Had enough yet? I could go on, for all these questions are reported as having been asked of Christians – and especially Christian converts from Islam – to determine whether they are genuinely Christians, and therefore genuine asylum-seekers. Islam, after all, requires the putting-to-death of apostates, so if you, a Muslim, seek baptism, you know very well that you are putting your life at risk. But the Home Office, not unreasonably, needs to know that you’re not just making it up for the benefit of an easier life in Croydon. Hence the quiz – or ‘credibility assessment’, as it is officially known. Here’s the obvious question: how would you fare, if you were sat in that charmless neon-lit office in Lunar House?

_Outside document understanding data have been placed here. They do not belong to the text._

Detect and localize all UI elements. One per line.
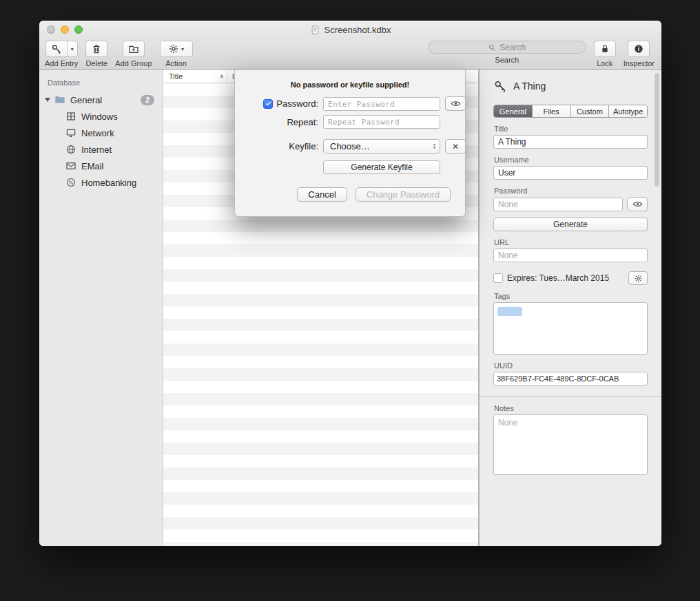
add-entry-button[interactable]: ▾ Add Entry [45,41,78,67]
reveal-password-button[interactable] [627,197,648,211]
repeat-password-input[interactable] [323,115,440,129]
sidebar-group-label: Windows [81,112,118,122]
dialog-actions: Cancel Change Password [235,174,465,202]
dialog-message: No password or keyfile supplied! [235,70,465,89]
generate-keyfile-button[interactable]: Generate Keyfile [323,160,440,174]
disclosure-triangle-icon[interactable] [45,98,50,102]
sidebar-group-label: General [70,95,102,105]
title-label: Title [494,125,647,133]
add-group-button[interactable]: Add Group [115,41,152,67]
clear-keyfile-button[interactable]: ✕ [445,139,466,154]
dialog-form: Password: Repeat: Keyfile: Choose… ✕ [235,96,465,174]
inspector-label: Inspector [624,59,655,67]
uuid-label: UUID [494,361,647,370]
folder-plus-icon [128,43,139,54]
lock-button[interactable]: Lock [594,41,616,67]
sidebar-group-windows[interactable]: Windows [39,108,163,125]
folder-icon [54,94,65,105]
add-group-label: Add Group [115,59,152,67]
tag-chip[interactable] [497,307,522,316]
sidebar-group-label: EMail [81,161,104,171]
sidebar-group-general[interactable]: General 2 [39,92,163,108]
delete-button[interactable]: Delete [85,41,107,67]
inspector-scrollbar[interactable] [654,72,660,543]
window-controls [47,25,83,34]
username-field[interactable] [493,166,648,180]
expires-settings-button[interactable] [628,271,648,285]
entry-title: A Thing [513,81,546,92]
section-divider [480,397,661,397]
scrollbar-thumb[interactable] [655,73,659,187]
search-placeholder: Search [500,43,526,52]
entry-key-icon [493,79,507,93]
cancel-button[interactable]: Cancel [297,187,347,202]
key-plus-icon[interactable] [46,41,67,56]
username-label: Username [494,156,647,164]
action-label: Action [165,59,187,67]
search-label: Search [495,56,519,64]
tab-autotype[interactable]: Autotype [608,105,647,117]
tab-custom[interactable]: Custom [570,105,609,117]
password-label-cell: Password: [249,98,318,109]
expires-row: Expires: Tues…March 2015 [493,271,648,285]
gear-icon [168,43,179,54]
tab-general[interactable]: General [494,105,532,117]
sidebar-group-internet[interactable]: Internet [39,141,163,158]
keyfile-label: Keyfile: [289,141,318,151]
inspector-panel: A Thing General Files Custom Autotype Ti… [479,70,661,546]
chevron-down-icon[interactable]: ▾ [67,41,77,56]
lock-label: Lock [597,59,612,67]
eye-icon [632,200,643,209]
search-input[interactable]: Search [428,41,586,54]
keyfile-label-cell: Keyfile: [249,141,318,151]
notes-field[interactable]: None [493,414,648,475]
notes-placeholder: None [498,418,518,428]
url-field[interactable] [493,249,648,262]
inspector-toggle-button[interactable]: Inspector [624,41,655,67]
close-x-icon: ✕ [452,142,459,151]
password-checkbox[interactable] [263,99,273,109]
zoom-button[interactable] [74,25,83,34]
envelope-icon [65,160,76,171]
sort-ascending-icon: ∧ [219,73,224,80]
popup-stepper-icon [431,141,438,151]
tags-field[interactable] [493,302,648,355]
close-button[interactable] [47,25,55,34]
action-button[interactable]: ▾ Action [160,41,193,67]
change-password-button[interactable]: Change Password [356,187,451,202]
window-title: Screenshot.kdbx [39,21,661,39]
sidebar-group-homebanking[interactable]: Homebanking [39,174,163,191]
password-field[interactable] [493,198,623,211]
globe-icon [65,144,76,155]
gear-icon [633,274,644,283]
minimize-button[interactable] [61,25,69,34]
toolbar: ▾ Add Entry Delete Add Group [39,39,661,70]
column-header-title[interactable]: Title ∧ [163,70,227,83]
reveal-password-button[interactable] [445,96,466,111]
sidebar-group-email[interactable]: EMail [39,158,163,174]
keyfile-value: Choose… [330,141,370,151]
expires-checkbox[interactable] [493,273,503,283]
check-icon [265,100,272,107]
sidebar-group-label: Network [81,128,114,138]
expires-label: Expires: Tues…March 2015 [507,273,624,283]
password-label: Password: [276,98,318,109]
repeat-label-cell: Repeat: [249,117,318,127]
titlebar[interactable]: Screenshot.kdbx [39,21,661,39]
uuid-field[interactable] [493,372,648,386]
windows-icon [65,111,76,122]
add-entry-label: Add Entry [45,59,78,67]
password-input[interactable] [323,97,440,111]
info-icon [633,43,644,54]
title-field[interactable] [493,135,648,149]
network-icon [65,127,76,138]
entry-count-badge: 2 [141,95,154,105]
tab-files[interactable]: Files [532,105,570,117]
tags-label: Tags [494,292,647,300]
sidebar-group-label: Homebanking [81,178,136,188]
keyfile-popup[interactable]: Choose… [323,139,440,154]
chevron-down-icon: ▾ [181,46,184,52]
sidebar-group-network[interactable]: Network [39,125,163,141]
generate-password-button[interactable]: Generate [493,218,648,231]
trash-icon [91,43,102,54]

`On the Ten Commandments, you’ve heard them all before, but could you remember them all at once? And don’t start raising technicalities like ‘it depends whether you use the Catholic numbering system or the Protestant one’. It’s a bit like naming the Sacraments, or the days of obligation: you know them all, but there’s no guarantee of your being able to name them all at once. In any case, you won’t be asked Catholic questions: this is a Protestant quiz.

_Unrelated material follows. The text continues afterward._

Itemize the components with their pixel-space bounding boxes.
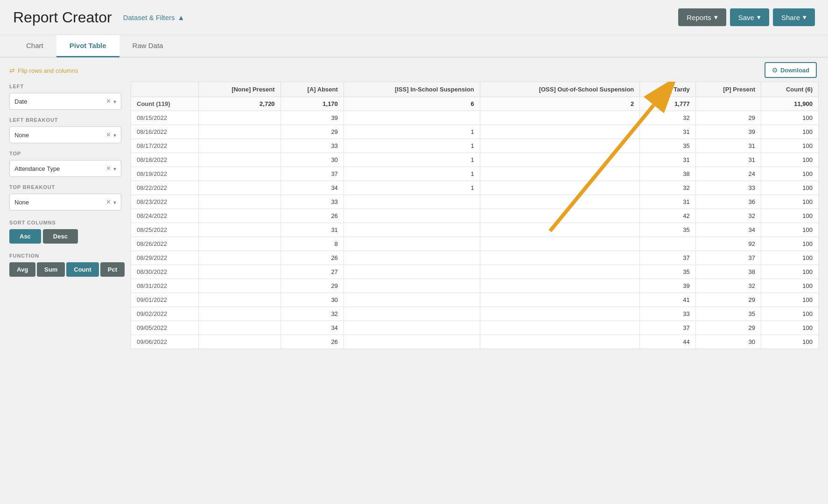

On the ‘disciples’, clearly they mean ‘apostles’: but could you challenge that in a language that isn’t your own? That’s to say nothing of the fact that Bartholomew is called Nathaniel in St John’s Gospel; and don’t try and be smart and include Mary Magdalen – haven’t you read Fr Kirk’s book?
The Protestant answer to ‘How many books are there in the Bible?’ is a consistent 66, and is a schoolboy fact in this country. I think all Christians agree on the 27 books in the New Testament, but the number of books that make it into the Old Testament varies from a Protestant 39 through a Catholic 46 to an Orthodox 51. And, even then, it depends on how you count them. Your asylum application might depend on what denomination you are.

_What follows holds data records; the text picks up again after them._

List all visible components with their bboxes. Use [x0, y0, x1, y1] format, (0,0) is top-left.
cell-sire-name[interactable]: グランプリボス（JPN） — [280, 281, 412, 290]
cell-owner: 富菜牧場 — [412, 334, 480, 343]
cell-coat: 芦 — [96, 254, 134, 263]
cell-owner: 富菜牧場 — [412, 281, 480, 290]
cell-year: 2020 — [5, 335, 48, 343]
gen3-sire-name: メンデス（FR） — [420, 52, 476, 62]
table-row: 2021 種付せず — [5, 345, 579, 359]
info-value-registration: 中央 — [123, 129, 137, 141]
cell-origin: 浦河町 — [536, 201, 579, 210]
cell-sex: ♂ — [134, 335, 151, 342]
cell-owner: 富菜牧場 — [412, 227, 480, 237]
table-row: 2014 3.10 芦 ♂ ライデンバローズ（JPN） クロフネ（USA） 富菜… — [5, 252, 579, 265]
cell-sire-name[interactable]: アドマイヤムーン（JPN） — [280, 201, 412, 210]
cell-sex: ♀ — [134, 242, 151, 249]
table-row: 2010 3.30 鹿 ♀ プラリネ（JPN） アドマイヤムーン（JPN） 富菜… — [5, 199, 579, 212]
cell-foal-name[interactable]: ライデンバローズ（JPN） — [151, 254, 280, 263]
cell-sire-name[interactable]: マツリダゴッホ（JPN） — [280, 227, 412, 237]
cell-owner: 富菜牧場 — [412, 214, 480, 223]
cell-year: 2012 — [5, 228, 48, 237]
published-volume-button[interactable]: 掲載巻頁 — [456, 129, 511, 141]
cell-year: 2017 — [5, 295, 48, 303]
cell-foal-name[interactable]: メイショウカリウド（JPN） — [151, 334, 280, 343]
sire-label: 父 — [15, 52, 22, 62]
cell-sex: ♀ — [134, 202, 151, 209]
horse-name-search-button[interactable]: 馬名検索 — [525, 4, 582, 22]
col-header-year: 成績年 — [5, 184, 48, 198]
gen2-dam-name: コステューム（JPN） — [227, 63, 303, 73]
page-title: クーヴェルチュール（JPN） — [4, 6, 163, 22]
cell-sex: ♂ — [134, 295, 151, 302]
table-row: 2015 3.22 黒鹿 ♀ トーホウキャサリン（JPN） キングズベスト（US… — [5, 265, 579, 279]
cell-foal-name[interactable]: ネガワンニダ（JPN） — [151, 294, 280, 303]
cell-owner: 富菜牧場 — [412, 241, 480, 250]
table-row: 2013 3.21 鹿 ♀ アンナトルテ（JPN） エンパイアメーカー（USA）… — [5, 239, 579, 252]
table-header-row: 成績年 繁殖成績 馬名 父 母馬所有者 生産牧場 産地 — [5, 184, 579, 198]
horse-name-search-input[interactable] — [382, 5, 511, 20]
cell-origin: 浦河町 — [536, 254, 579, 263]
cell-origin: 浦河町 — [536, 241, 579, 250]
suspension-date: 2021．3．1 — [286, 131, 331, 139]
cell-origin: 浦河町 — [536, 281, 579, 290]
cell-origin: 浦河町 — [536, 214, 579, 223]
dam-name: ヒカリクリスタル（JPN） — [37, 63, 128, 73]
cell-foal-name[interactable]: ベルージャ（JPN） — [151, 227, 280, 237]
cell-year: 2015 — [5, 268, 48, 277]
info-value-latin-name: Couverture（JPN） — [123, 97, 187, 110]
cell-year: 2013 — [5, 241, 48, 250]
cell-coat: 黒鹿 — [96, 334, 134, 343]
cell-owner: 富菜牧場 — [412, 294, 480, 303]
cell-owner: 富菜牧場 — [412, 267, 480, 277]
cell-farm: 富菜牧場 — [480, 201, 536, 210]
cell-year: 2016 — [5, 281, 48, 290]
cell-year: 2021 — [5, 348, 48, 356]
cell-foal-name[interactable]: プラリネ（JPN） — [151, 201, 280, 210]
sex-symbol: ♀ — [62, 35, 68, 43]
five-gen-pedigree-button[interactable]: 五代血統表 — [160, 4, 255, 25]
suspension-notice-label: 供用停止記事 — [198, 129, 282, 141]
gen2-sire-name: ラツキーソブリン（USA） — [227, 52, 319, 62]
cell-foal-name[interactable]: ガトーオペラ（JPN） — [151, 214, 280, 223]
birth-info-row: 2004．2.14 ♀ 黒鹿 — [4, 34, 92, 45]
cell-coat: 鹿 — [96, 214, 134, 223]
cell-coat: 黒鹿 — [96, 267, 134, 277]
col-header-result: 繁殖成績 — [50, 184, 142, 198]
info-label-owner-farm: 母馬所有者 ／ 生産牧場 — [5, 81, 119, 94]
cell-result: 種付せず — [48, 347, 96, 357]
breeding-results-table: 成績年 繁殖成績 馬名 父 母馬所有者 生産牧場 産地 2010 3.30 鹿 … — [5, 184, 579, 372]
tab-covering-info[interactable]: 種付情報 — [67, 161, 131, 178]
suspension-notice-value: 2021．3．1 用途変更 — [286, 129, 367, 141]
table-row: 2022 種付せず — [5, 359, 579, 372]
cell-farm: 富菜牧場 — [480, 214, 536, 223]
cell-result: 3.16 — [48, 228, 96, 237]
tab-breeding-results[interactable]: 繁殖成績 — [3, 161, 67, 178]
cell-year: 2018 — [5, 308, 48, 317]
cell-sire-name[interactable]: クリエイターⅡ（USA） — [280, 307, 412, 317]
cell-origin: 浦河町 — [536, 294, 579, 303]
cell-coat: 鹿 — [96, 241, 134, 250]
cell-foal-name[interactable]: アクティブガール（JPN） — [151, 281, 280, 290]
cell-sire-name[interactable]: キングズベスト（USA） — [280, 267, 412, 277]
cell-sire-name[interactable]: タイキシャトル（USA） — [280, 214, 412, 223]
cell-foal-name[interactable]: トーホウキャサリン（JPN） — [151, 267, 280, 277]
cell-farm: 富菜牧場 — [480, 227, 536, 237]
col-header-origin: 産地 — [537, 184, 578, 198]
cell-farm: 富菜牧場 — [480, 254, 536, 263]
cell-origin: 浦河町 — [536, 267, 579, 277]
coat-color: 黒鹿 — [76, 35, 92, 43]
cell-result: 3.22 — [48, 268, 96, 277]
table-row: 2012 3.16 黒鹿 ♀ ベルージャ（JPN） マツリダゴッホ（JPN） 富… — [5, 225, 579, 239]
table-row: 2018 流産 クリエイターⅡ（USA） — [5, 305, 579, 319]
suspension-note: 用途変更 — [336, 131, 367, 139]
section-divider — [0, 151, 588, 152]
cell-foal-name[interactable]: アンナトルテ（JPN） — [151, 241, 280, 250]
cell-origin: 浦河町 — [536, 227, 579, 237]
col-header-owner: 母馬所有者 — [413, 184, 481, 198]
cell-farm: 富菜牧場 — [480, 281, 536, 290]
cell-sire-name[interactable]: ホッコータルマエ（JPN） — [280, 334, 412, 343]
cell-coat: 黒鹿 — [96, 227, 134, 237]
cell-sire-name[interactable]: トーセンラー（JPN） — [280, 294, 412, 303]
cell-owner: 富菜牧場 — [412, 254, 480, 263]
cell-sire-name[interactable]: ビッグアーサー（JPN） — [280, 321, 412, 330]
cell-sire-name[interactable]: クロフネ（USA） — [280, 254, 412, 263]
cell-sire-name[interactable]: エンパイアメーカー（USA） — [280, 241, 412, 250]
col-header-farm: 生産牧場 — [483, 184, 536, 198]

Of course, the question about the number of chapters in John’s Gospel is not a piece of information that most Christians would generally reckon to carry in our heads, and the question about the colour of the Bible (referring to its cover) is, as far as I can tell, genuine, but – let us hope and pray – not common.
The date of Pentecost, of course, depends on the date of Easter – but how many new converts would know that? How would you know it if you were meeting in somebody’s house under constant fear of arrest, with no access to the sacraments, no parish priest, and nothing to guide you through the seasons of the Church’s year?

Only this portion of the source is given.